Vice-president, Al Gore once described postmodernism as a ‘combination of narcissism and nihilism’. Umberto Eco went one further, describing it as the sense that the ‘past is restricting, smothering, blackmailing us’. So when you consider Blair’s zero-point agenda for change in Iraq please bear a little of this in mind, for that too was narcissistic, nihilistic and it too applied no small amount of cultural blackmail. The first strike in the first war of the first Post-modern century? You bet. No discernible enemy, no discernible cause and no discernible justification. Isn’t that what you get in all the best postmodernist fiction from ‘Neuromancer’ to ‘White Noise’, from ‘Fight Club’ to ‘The Wasteland’ and from to ‘The Prisoner’ to ‘Life On Mars’ ? Tortured, isolated anti-heroes, irrationality, simultaneous viewpoints, multiple perspectives, fractures, existential crisis, internal conflict, complicity and dissociation. No, I’m not trying to fox you with theory; I’m simply trying to make sense of ‘Stray Point Agenda’ – a similarly schizophrenic mix of chaos and conviction, crisis and faith, love and death – or, as the consciousness stirring voice of the album’s intro suggests, ‘a kingdom of the unreal – but also a higher state of being’. The stray point? The consequences and fallout of a zero-point agenda and the vacuum created around it. Isn’t that how ‘real life’ is? Love and Death? The endless deferral of peace? The individual locked in an endless cycle of revenge and retaliation? World without end?
First appearing in 2003 with their debut LP ‘Asylum’ and awarded ‘Best Group’ and ‘Best Single’ at the Lyric Pad UK Hip Hop Awards 2005, Foreign Beggars are a British hip-hop collective based in London, branching out from various geographical backgrounds yet consisting in the main of MCs Orifice Vulgatron and Metropolis, human beatboxer, Shlomo, producer, DagNabbit and DJ Nonames. Their music is tight, philosophical, existential, multi-faceted and in the case of ‘Stray Point’ at least, is blessed with no shortage of divisions and juxtapositions, heavy-beats, double-time spitting, dub elements, sci-fi horror, growling electro devices and complex, confusing sample-scapes. Subversive, politically conscious yet anchored squarely in the ‘thousand and one tears’ of human behaviour, ‘Stray Point Agenda’ morphs fluently from the sparse, minimal beats of logic to the choking orchestral smoke of a slowburn apocalypse. There are a million ways to die and the furious, double-time parable, ‘Confessions of A…’ and ‘To Be A Memory’ account for most of them. Let’s face it, in a world where the threat of having your vocal chords removed, your face ripped off, having both of arms broken, part of your heart choked and most of your arteries blocked, death offers you your only true freedom – choose safety and you embrace ‘safety in cages’ – which isn’t truly living at all. It’s the age-old existential dilemma: the only certitude in life is ‘death’ and our only freedom in life is choosing the way it happens: ‘death-squad, shoot gun, execution’. In the matrices and the dataspheres of computerized information, global corporations, rapid technology and hi-tech warfare, a peaceful, human death is about as much as we can hope for. Representing humanity and the force of nature on this record is the languid, retro fabric of tracks like, ‘On A Winter’s Day’ (featuring elements of Jose Feliciano’s ‘California Dreamin’) and the soulful grooves of ‘Interlude’ – a temporary lull before the storm and the full-on cyber onslaught of ‘Backdraft’, and ‘Hot Plate’.

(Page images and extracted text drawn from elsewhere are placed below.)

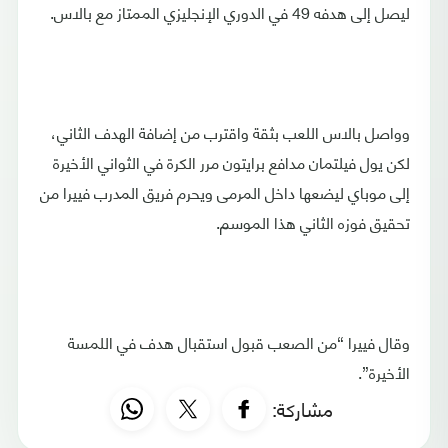
ليصل إلى هدفه 49 في الدوري الإنجليزي الممتاز مع بالاس.
وواصل بالاس اللعب بثقة واقترب من إضافة الهدف الثاني،
لكن يول فيلتمان مدافع برايتون مرر الكرة في الثواني الأخيرة
إلى موباي ليضعها داخل المرمى ويحرم فريق المدرب فييرا من
تحقيق فوزه الثاني هذا الموسم.
وقال فييرا “من الصعب قبول استقبال هدف في اللمسة
الأخيرة”.
مشاركة:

It’s a beautifully paced record, celebrating the tissue of human emotions – good, bad, innovative but never indifferent – that equip the ghost at the heart of the machine, a ghost that is, for the most part, immobilised in cold war situation; a full-on Mexican Stand-Off between livin’and dying tryin’.
Fans of ‘The Private Press’, Subtle and Roots Manuva are likely to find this a very, very precious record indeed.